Considering the cost of the infra it would take to replicate some of these services, not to mention bandwidth, DC, and electricity costs, you're probably still saving money. You're absolutely saving on Network Ops and Data Center Ops not to mention the huge investment in gear one has to make. A single server can cost over 100K. Network gear can costs way more. The fact that you don't have to make those investments is the allure. At a certain point, you might outgrow someones else's cloud and build your own, but that divide is a fairly large threshold to cross.
if you're buying either, you're paying millions in salaries to technicians and sysadmins and DBAs^W^W^Wdevops and SREs.
i've been on both sides of the fence and it's a case of 'grass is always greener on the other side'. the truth is, running any sort of non-trivial infra is ducking expensive.

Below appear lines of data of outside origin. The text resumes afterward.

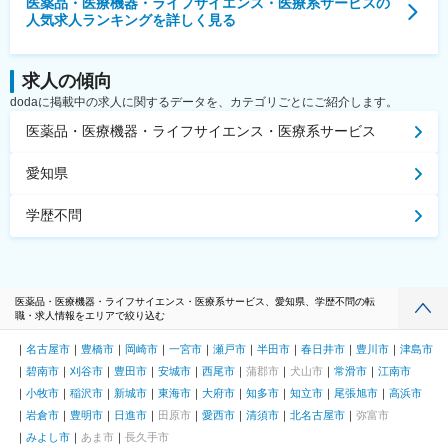
医薬品・医療機器・ライフサイエンス・医療系サービス
の
人気求人ランキングを詳しく見る
求人の傾向
dodaに掲載中の求人に関するデータを、カテゴリごとにご紹介します。
医薬品・医療機器・ライフサイエンス・医療系サービス
愛知県
学歴不問
医薬品・医療機器・ライフサイエンス・医療系サービス、愛知県、学歴不問の転
職・求人情報をエリアで絞り込む
名古屋市
豊橋市
岡崎市
一宮市
瀬戸市
半田市
春日井市
豊川市
津島市
碧南市
刈谷市
豊田市
安城市
西尾市
蒲郡市
犬山市
常滑市
江南市
小牧市
稲沢市
新城市
東海市
大府市
知多市
知立市
尾張旭市
高浜市
岩倉市
豊明市
日進市
田原市
愛西市
清須市
北名古屋市
弥富市
みよし市
あま市
長久手市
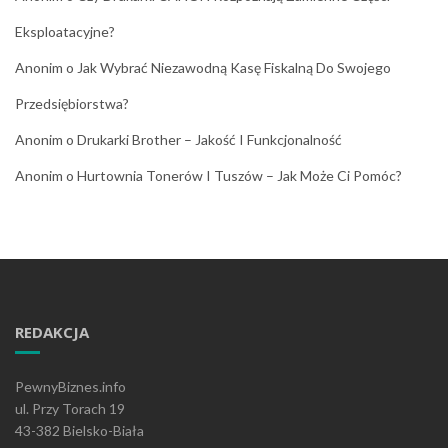
Eksploatacyjne?
Anonim
o
Jak Wybrać Niezawodną Kasę Fiskalną Do Swojego
Przedsiębiorstwa?
Anonim
o
Drukarki Brother – Jakość I Funkcjonalność
Anonim
o
Hurtownia Tonerów I Tuszów – Jak Może Ci Pomóc?
REDAKCJA
PewnyBiznes.info
ul. Przy Torach 19
43-382 Bielsko-Biała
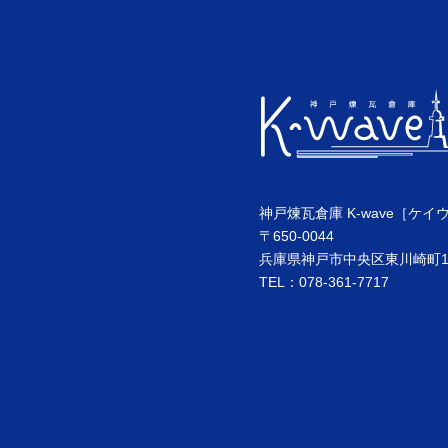
神戸煉瓦倉庫 K-wave［ケイ
〒650-0044
兵庫県神戸市中央区東川崎町1丁
TEL：078-361-7717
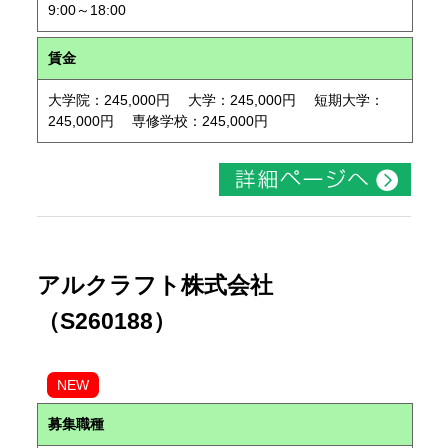
9:00～18:00
賃金
大学院：245,000円 大学：245,000円 短期大学：
245,000円 専修学校：245,000円
アルクラフト株式会社
（S260188）
NEW
募集職種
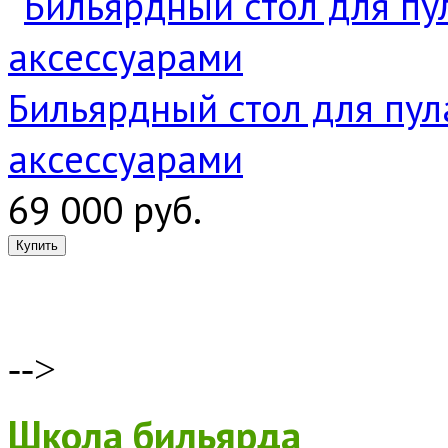
Бильярдный стол для пула
аксессуарами
69 000 руб.
-->
Школа бильярда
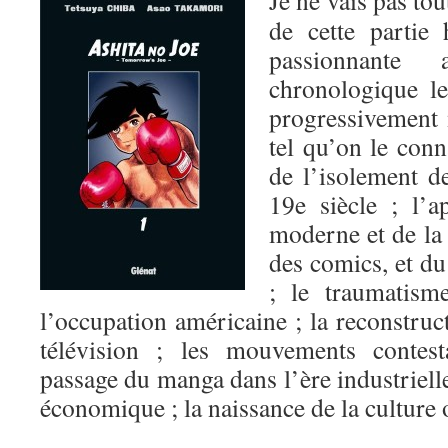
Je ne vais pas tou
de cette partie 
passionnante
chronologique l
progressivement 
tel qu’on le conn
de l’isolement d
19e siècle ; l’a
moderne et de la 
des comics, et d
; le traumatism
l’occupation américaine ; la reconstruct
télévision ; les mouvements contesta
passage du manga dans l’ère industrielle
économique ; la naissance de la cultur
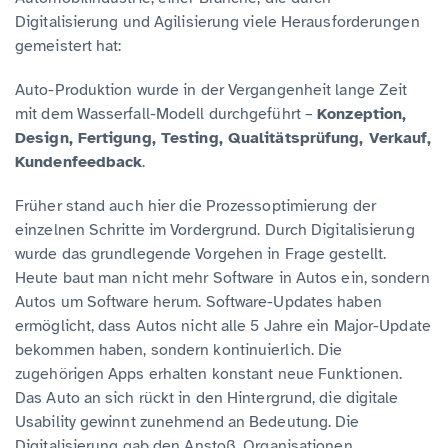
Digitalisierung und Agilisierung viele Herausforderungen
gemeistert hat:
Auto-Produktion wurde in der Vergangenheit lange Zeit
mit dem Wasserfall-Modell durchgeführt –
Konzeption,
Design, Fertigung, Testing, Qualitätsprüfung, Verkauf,
Kundenfeedback
.
Früher stand auch hier die Prozessoptimierung der
einzelnen Schritte im Vordergrund. Durch Digitalisierung
wurde das grundlegende Vorgehen in Frage gestellt.
Heute baut man nicht mehr Software in Autos ein, sondern
Autos um Software herum. Software-Updates haben
ermöglicht, dass Autos nicht alle 5 Jahre ein Major-Update
bekommen haben, sondern kontinuierlich. Die
zugehörigen Apps erhalten konstant neue Funktionen.
Das Auto an sich rückt in den Hintergrund, die digitale
Usability gewinnt zunehmend an Bedeutung. Die
Digitalisierung gab den Anstoß, Organisationen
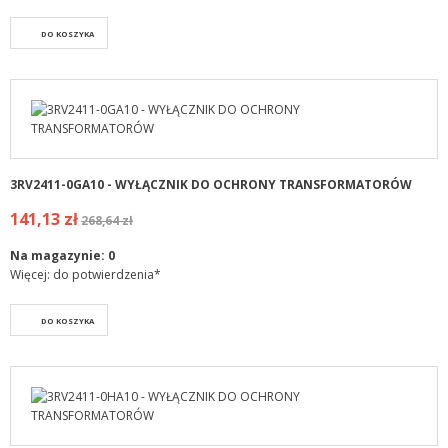
DO KOSZYKA
3RV2411-0GA10 - WYŁĄCZNIK DO OCHRONY TRANSFORMATORÓW
141,13 zł
268,64 zł
Na magazynie:
0
Więcej: do potwierdzenia*
DO KOSZYKA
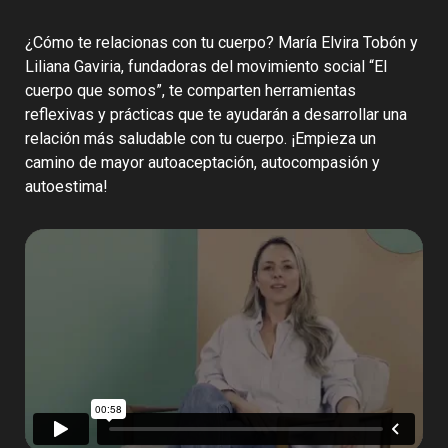
¿Cómo te relacionas con tu cuerpo? María Elvira Tobón y
Liliana Gaviria, fundadoras del movimiento social “El
cuerpo que somos”, te comparten herramientas
reflexivas y prácticas que te ayudarán a desarrollar una
relación más saludable con tu cuerpo. ¡Empieza un
camino de mayor autoaceptación, autocompasión y
autoestima!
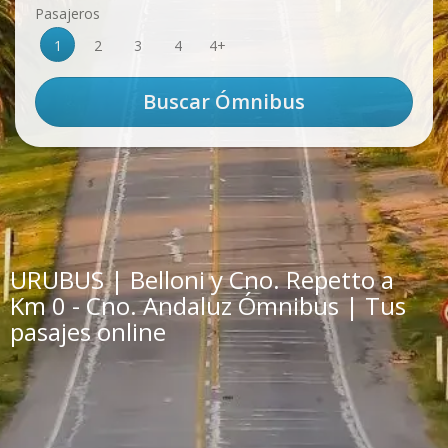
Pasajeros
1
2
3
4
4+
URUBUS | Belloni y Cno. Repetto a
Km 0 - Cno. Andaluz Ómnibus | Tus
pasajes online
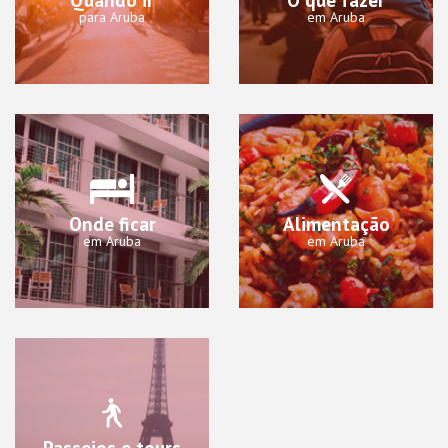
para Aruba
em Aruba
Onde ficar
Alimentação
em Aruba
em Aruba
Passeios e tours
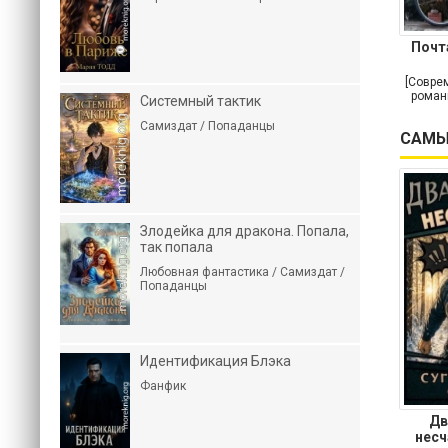
Почт
[Совре
роман
Системный тактик
Самиздат / Попаданцы
САМЫ
Злодейка для дракона. Попала,
так попала
Любовная фантастика / Самиздат /
Попаданцы
Идентификация Блэка
Фанфик
Дв
несч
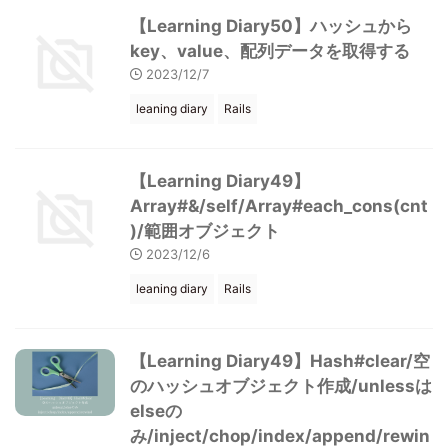
【Learning Diary50】ハッシュから
key、value、配列データを取得する
2023/12/7
leaning diary
Rails
【Learning Diary49】
Array#&/self/Array#each_cons(cnt
)/範囲オブジェクト
2023/12/6
leaning diary
Rails
【Learning Diary49】Hash#clear/空
のハッシュオブジェクト作成/unlessは
elseの
み/inject/chop/index/append/rewin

Depends on how much abstraction you have, I have seen big companies where deploying code is basically like using Heroku. As an engineer responsible for a couple of services you don't need to know or care if this code is running on bare metal, Mesos, K8s and you care even less about the data center.
I come from this old world of managing switches and servers and today we definitely need a lot less people to run code in production. I used to work at a company with ~2000 machines in physical data centers before containerization, this required a huge infra team - I'm sure that today I could support the same workloads with half the team.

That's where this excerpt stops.